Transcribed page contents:
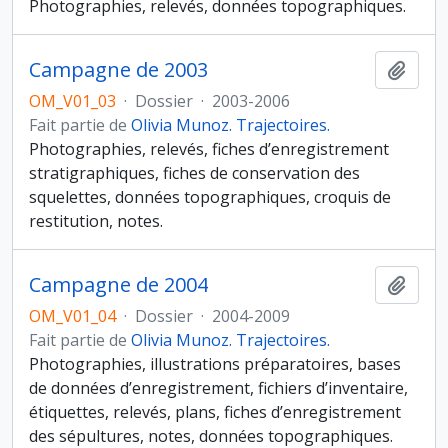
Photographies, relevés, données topographiques.
Campagne de 2003
Ajout
OM_V01_03
·
Dossier
·
2003-2006
Fait partie de
Olivia Munoz. Trajectoires.
Photographies, relevés, fiches d’enregistrement
stratigraphiques, fiches de conservation des
squelettes, données topographiques, croquis de
restitution, notes.
Campagne de 2004
Ajout
OM_V01_04
·
Dossier
·
2004-2009
Fait partie de
Olivia Munoz. Trajectoires.
Photographies, illustrations préparatoires, bases
de données d’enregistrement, fichiers d’inventaire,
étiquettes, relevés, plans, fiches d’enregistrement
des sépultures, notes, données topographiques.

### EXERCISE GOAL
With the pictures omitted, reproduce the records in full and exactly.

### EXERCISE OUTPUT
Photographies, relevés, données topographiques.
Campagne de 2003
Ajout
OM_V01_03
·
Dossier
·
2003-2006
Fait partie de
Olivia Munoz. Trajectoires.
Photographies, relevés, fiches d’enregistrement
stratigraphiques, fiches de conservation des
squelettes, données topographiques, croquis de
restitution, notes.
Campagne de 2004
Ajout
OM_V01_04
·
Dossier
·
2004-2009
Fait partie de
Olivia Munoz. Trajectoires.
Photographies, illustrations préparatoires, bases
de données d’enregistrement, fichiers d’inventaire,
étiquettes, relevés, plans, fiches d’enregistrement
des sépultures, notes, données topographiques.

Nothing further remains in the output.